Step-Video-TI2V Technical Report: A State-of-the-Art Text-Driven Image-to-Video Generation Model

Published 14 Mar 2025 in cs.CV and cs.CL | (2503.11251v1)

Abstract: We present Step-Video-TI2V, a state-of-the-art text-driven image-to-video generation model with 30B parameters, capable of generating videos up to 102 frames based on both text and image inputs. We build Step-Video-TI2V-Eval as a new benchmark for the text-driven image-to-video task and compare Step-Video-TI2V with open-source and commercial TI2V engines using this dataset. Experimental results demonstrate the state-of-the-art performance of Step-Video-TI2V in the image-to-video generation task. Both Step-Video-TI2V and Step-Video-TI2V-Eval are available at https://github.com/stepfun-ai/Step-Video-TI2V.

Abstract PDF Upgrade to Chat

Authors (54)

First 10 authors:

Summary

Step-Video-TI2V: Advancements in Text-Driven Image-to-Video Generation

Introduction: The paper introduces Step-Video-TI2V, an advanced text-driven image-to-video generation model poised to set new standards within the domain of AI-generated video content. The model, containing 30 billion parameters, distinguishes itself by its ability to process up to 102 frames per video using both textual and image inputs. The study concurrently presents Step-Video-TI2V-Eval, a benchmarking dataset devised to evaluate the performance of text-driven image-to-video models, positioning Step-Video-TI2V against existing commercial and open-source solutions.

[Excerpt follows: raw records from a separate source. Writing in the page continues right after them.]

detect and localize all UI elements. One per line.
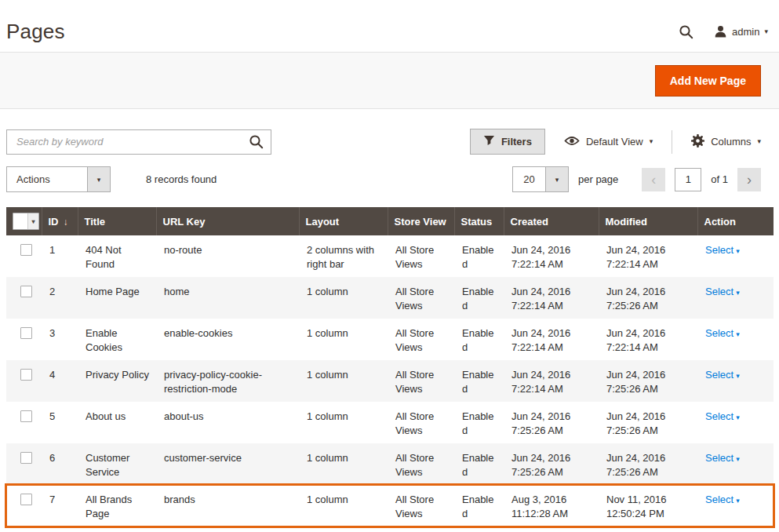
row-checkbox[interactable] xyxy=(20,286,32,297)
cell-title: About us xyxy=(78,402,156,443)
table-row: 6 Customer Service customer-service 1 co… xyxy=(6,443,774,485)
chevron-down-icon: ▾ xyxy=(736,372,740,380)
column-label: ID xyxy=(49,216,59,228)
cell-layout: 1 column xyxy=(299,319,388,360)
row-checkbox[interactable] xyxy=(20,452,32,464)
column-header-url-key[interactable]: URL Key xyxy=(156,207,299,235)
select-all-header: ▾ xyxy=(6,207,42,235)
cell-title: Home Page xyxy=(78,277,156,319)
row-select-action[interactable]: Select▾ xyxy=(705,286,740,297)
records-count: 8 records found xyxy=(146,173,217,185)
sort-descending-icon: ↓ xyxy=(64,217,68,228)
column-header-status[interactable]: Status xyxy=(454,207,504,235)
table-header-row: ▾ ID↓ Title URL Key Layout Store View St… xyxy=(6,207,774,235)
row-checkbox[interactable] xyxy=(20,369,32,381)
eye-icon xyxy=(564,135,580,149)
row-checkbox[interactable] xyxy=(20,244,32,256)
chevron-down-icon: ▾ xyxy=(650,138,653,145)
cell-store-view: All Store Views xyxy=(388,443,454,485)
admin-user-menu[interactable]: admin ▾ xyxy=(714,25,768,38)
person-icon xyxy=(714,25,727,38)
per-page-value: 20 xyxy=(513,167,545,191)
cell-modified: Jun 24, 2016 7:25:26 AM xyxy=(599,443,697,485)
column-header-layout[interactable]: Layout xyxy=(299,207,388,235)
column-header-store-view[interactable]: Store View xyxy=(388,207,454,235)
cell-modified: Jun 24, 2016 7:22:14 AM xyxy=(599,319,697,360)
search-submit-icon[interactable] xyxy=(249,134,264,152)
cell-created: Jun 24, 2016 7:25:26 AM xyxy=(504,402,599,443)
cell-layout: 2 columns with right bar xyxy=(299,235,388,277)
row-select-action[interactable]: Select▾ xyxy=(705,452,740,464)
grid-controls-row: Actions ▾ 8 records found 20 ▾ per page … xyxy=(6,166,773,192)
select-all-checkbox[interactable] xyxy=(13,213,27,229)
chevron-down-icon: ▾ xyxy=(736,455,740,463)
column-header-action: Action xyxy=(697,207,774,235)
row-checkbox-cell xyxy=(6,360,42,402)
row-select-action[interactable]: Select▾ xyxy=(705,410,740,422)
cell-title: All Brands Page xyxy=(78,485,156,527)
default-view-label: Default View xyxy=(586,136,643,148)
column-header-title[interactable]: Title xyxy=(78,207,156,235)
column-header-modified[interactable]: Modified xyxy=(599,207,697,235)
cell-action: Select▾ xyxy=(697,443,774,485)
cell-id: 4 xyxy=(42,360,78,402)
row-checkbox[interactable] xyxy=(20,410,32,422)
cell-store-view: All Store Views xyxy=(388,360,454,402)
chevron-right-icon: › xyxy=(747,172,752,188)
cell-status: Enabled xyxy=(454,443,504,485)
per-page-dropdown[interactable]: 20 ▾ xyxy=(512,166,569,192)
cell-modified: Jun 24, 2016 7:25:26 AM xyxy=(599,277,697,319)
grid-view-controls: Filters Default View ▾ xyxy=(470,129,773,155)
cell-status: Enabled xyxy=(454,277,504,319)
column-label: Created xyxy=(511,216,548,228)
table-row: 5 About us about-us 1 column All Store V… xyxy=(6,402,774,443)
column-label: Status xyxy=(461,216,493,228)
add-new-page-button[interactable]: Add New Page xyxy=(655,65,761,97)
actions-dropdown[interactable]: Actions ▾ xyxy=(6,166,111,192)
row-select-action[interactable]: Select▾ xyxy=(705,244,740,256)
previous-page-button[interactable]: ‹ xyxy=(642,168,665,191)
column-header-created[interactable]: Created xyxy=(504,207,599,235)
search-input[interactable] xyxy=(6,129,271,155)
pagination: 20 ▾ per page ‹ of 1 › xyxy=(512,166,773,192)
filters-button[interactable]: Filters xyxy=(470,129,545,155)
funnel-icon xyxy=(483,135,495,148)
cell-action: Select▾ xyxy=(697,319,774,360)
table-row: 3 Enable Cookies enable-cookies 1 column… xyxy=(6,319,774,360)
column-header-id[interactable]: ID↓ xyxy=(42,207,78,235)
row-checkbox[interactable] xyxy=(20,494,32,505)
page-header: Pages admin ▾ xyxy=(0,0,779,52)
row-select-action[interactable]: Select▾ xyxy=(705,369,740,381)
row-select-action[interactable]: Select▾ xyxy=(705,327,740,339)
columns-label: Columns xyxy=(711,136,751,148)
cell-status: Enabled xyxy=(454,319,504,360)
cell-created: Jun 24, 2016 7:25:26 AM xyxy=(504,443,599,485)
select-all-dropdown[interactable]: ▾ xyxy=(13,213,39,230)
next-page-button[interactable]: › xyxy=(737,168,761,191)
pages-admin-screen: Pages admin ▾ Add New Page xyxy=(0,0,779,532)
pages-table-body: 1 404 Not Found no-route 2 columns with … xyxy=(6,235,774,527)
admin-username: admin xyxy=(732,26,759,38)
chevron-down-icon: ▾ xyxy=(736,414,740,421)
columns-dropdown[interactable]: Columns ▾ xyxy=(691,134,761,150)
cell-store-view: All Store Views xyxy=(388,402,454,443)
global-search-icon[interactable] xyxy=(679,24,693,39)
current-page-input[interactable] xyxy=(675,168,701,191)
cell-url-key: brands xyxy=(156,485,299,527)
page-title: Pages xyxy=(6,20,65,44)
cell-created: Jun 24, 2016 7:22:14 AM xyxy=(504,360,599,402)
keyword-search-box xyxy=(6,129,271,155)
cell-id: 6 xyxy=(42,443,78,485)
default-view-dropdown[interactable]: Default View ▾ xyxy=(564,135,653,149)
cell-action: Select▾ xyxy=(697,360,774,402)
cell-store-view: All Store Views xyxy=(388,235,454,277)
row-checkbox[interactable] xyxy=(20,327,32,339)
row-select-action[interactable]: Select▾ xyxy=(705,494,740,505)
chevron-down-icon: ▾ xyxy=(736,497,740,505)
mass-actions: Actions ▾ 8 records found xyxy=(6,166,217,192)
cell-status: Enabled xyxy=(454,402,504,443)
chevron-down-icon: ▾ xyxy=(736,247,740,255)
page-total-label: of 1 xyxy=(711,173,728,185)
cell-layout: 1 column xyxy=(299,402,388,443)
table-row: 4 Privacy Policy privacy-policy-cookie-r… xyxy=(6,360,774,402)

Contributions and Model Architecture: The authors articulate four major contributions:

Step-Video-TI2V’s Model Scale: This open-source model is unparalleled in terms of scale within the domain, boasting the largest parameter size to date.
Enhanced Motion Dynamics Control: The model offers users the capability to manipulate the motion dynamics, thus facilitating greater creative control over video output.
Anime-Style Generation: Due to the composition of its training data, the model demonstrates superior performance in generating anime-style content, highlighting its specialization and strength in niche video styles.
Establishing a New Benchmark: Step-Video-TI2V-Eval stands as a comprehensive benchmark dataset fostering further research and evaluation efforts in this sector.

The model is built upon the pre-trained Step-Video-T2V architecture, augmented with Image Conditioning and Motion Conditioning enhancements. These improvements facilitate the seamless integration of image input as the first frame while allowing dynamic video generation based on user-defined motion parameters.

Technical Implementation: The technical description provides a thorough examination of both Image and Motion Conditioning techniques. Image inputs are transformed into latent representations which are concatenated with video latent features, enabling the model to generate coherent video sequences. Motion Conditioning leverages optical flow computations to enable users to define the desired level of motion realism, transforming the abstract notions of movement into computationally actionable inputs.

Benchmarking and Results: The performance of Step-Video-TI2V is rigorously tested against alternatives like OSTopA/OSTopB (open-source) and CSTopC/CSTopD (commercial models) on Step-Video-TI2V-Eval. The model outperforms others in overall scoring, notably in driving innovation in camera motion understanding and anime-style video generation. A secondary benchmarking using VBench-I2V underscores the model's robustness across varied motion complexities, marking it as an industry leader in visual fidelity and video-text conformity.

Implications and Future Work: This work has significant implications for the generation of customized and stylistically complex video content, with potential applications spanning entertainment, advertising, and content creation. The explicit control over motion elements and stylistic nuances could streamline workflows for creatives looking to leverage AI in video production. Future research may focus on enhancing real-world-style video generation, broadening the model's applicability, and refining its ability to interpret and accurately implement complex instructions.

In summary, Step-Video-TI2V and its associated benchmark represent a significant step forward in the development of highly scalable and functionally diverse text-driven image-to-video generation models, underlined by meticulous attention to both technical detail and application potential.